Art of Efficient Programs
notes from the book by the same name and additional notes on optimizations
Performance Fundamentals
- methodology for studying the performance of programs, based on measurements, benchmarking, profiling.
- need for understanding intracacies between processor and memory architecture.
What is Performance?
- Efficiency vs Performance
- Efficiency deals with using resources optimally and not wasting them.
- An efficient program makes good use of computational hardware, doesn't leave resources idle:processor, memory, network.
- Speed - Throughput - amount of computations the program does in a given time.
- Performance: throughput, power consumption, real-time apps, context dependent
- Evaluating, estimating and predicting performance.
- Performance considerations and targets have their place at the design stage jsut like other design goals.
- Do not optimize prematurely and don't pessimize intentionally either.
- Program profiling and measurement to see where resources such as time and memory are used and modified to improve these resources.
- After all reasonable programmer mods have been made, further improv can only come from how well instructions are translated into instructions for the target machine.
- The compiler must try to compensate for unbalanced computer systems: speed of the processor, speed of memory system, speed of i/o system.
- PROCESSORS ARE MUCH FASTER THAN MEMORY SYSTEMS.
- Compilers must generate code that uses memory less by using registers or maximising memory cache
Learning list for high-perfomance programs
- Choosing the right algorithm.
- Using the CPU resources effectively.
- Using memory effectively.
- Avoiding unnecessary computations
- Use concurrency and multi-threading effectively.
- Using the programming language effectively.

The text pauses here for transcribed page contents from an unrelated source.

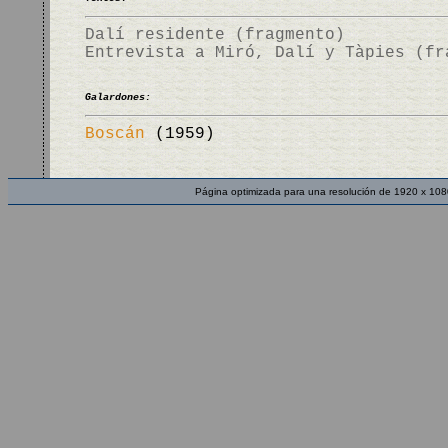
Dalí residente (fragmento)
Entrevista a Miró, Dalí y Tàpies (fr
Galardones:
Boscán
(1959)
Página optimizada para una resolución de 1920 x 108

- Measuring performance and interpreting results.
`side notes on optimisation`
- In an optimisation problem, a function is to maximized or minimized, this is the objective functio or the performance index..
- Variable in the objective function are denoted as design variable or decision variables and can take values from an upper and lower limit.

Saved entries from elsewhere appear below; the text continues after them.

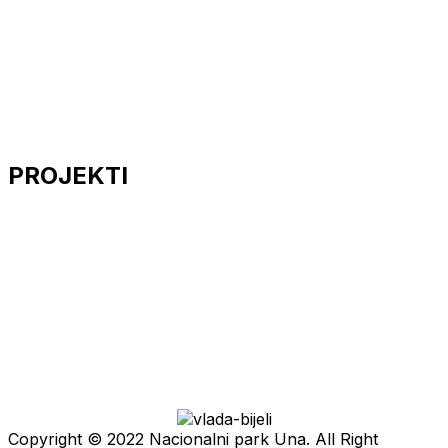
PROJEKTI
Copyright © 2022 Nacionalni park Una. All Right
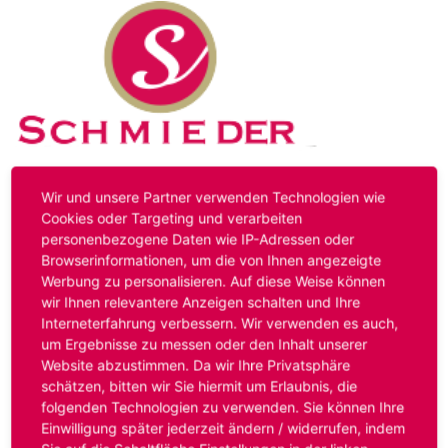
Kontakt
Impressum
Datenschutz
Wir und unsere Partner verwenden Technologien wie
Cookies oder Targeting und verarbeiten
personenbezogene Daten wie IP-Adressen oder
Hinweis:
Das von ihnen aufgerufene Stellenangebot ist
Browserinformationen, um die von Ihnen angezeigte
bereits ausgelaufen. Alternative Stellenanzeigen finden
Werbung zu personalisieren. Auf diese Weise können
Sie unter:
www.schmieder-personal.de/stellenangebote
.
wir Ihnen relevantere Anzeigen schalten und Ihre
Oder Sie bewerben sich
initiativ
und wir suchen für Sie
Interneterfahrung verbessern. Wir verwenden es auch,
passende Stellenangebote.
um Ergebnisse zu messen oder den Inhalt unserer
Website abzustimmen. Da wir Ihre Privatsphäre
schätzen, bitten wir Sie hiermit um Erlaubnis, die
folgenden Technologien zu verwenden. Sie können Ihre
Anmelden
Einwilligung später jederzeit ändern / widerrufen, indem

- The constraints are functions of the design variables.
- If the design variables satisfy all the constraints, they represent a feasable set.
- If the objective function and constraints re linear functions then the problem becomes a linear programming problem
- The role of designer is to provide a problem specification that details the parameters, constants, objectives and constraints that are achieved.
- The designer is responsible for crafting the problem and quantifying the merits of potential designs.
- Also supplies a baseline design or initial design point to the optimization algorithm.
- Feasible solutions are those that satisfy all the constraints in the optimisation problem.
- Design specification --> Initial Design --> Evaluate Performance --> Good -->No> Change design --> Evaluate Performance Yes> Final Design.
- An optimisation algorithm is used to incrementally improve the design until it can no longer be improved or until the budgeted time or cost has been reached.
- Designer analyses the result of the optimization process to ensure its sustainability for the final application.
- Misspecifications in problem, poor baseline design, improperly implementedand unsuitable optimisation algos.
- Optimize with respect to data not intuition.
- Optimization algos are limited by the designer's ability to specify the problem.
- No guarantee that the optimization algo will produce an optimal solution.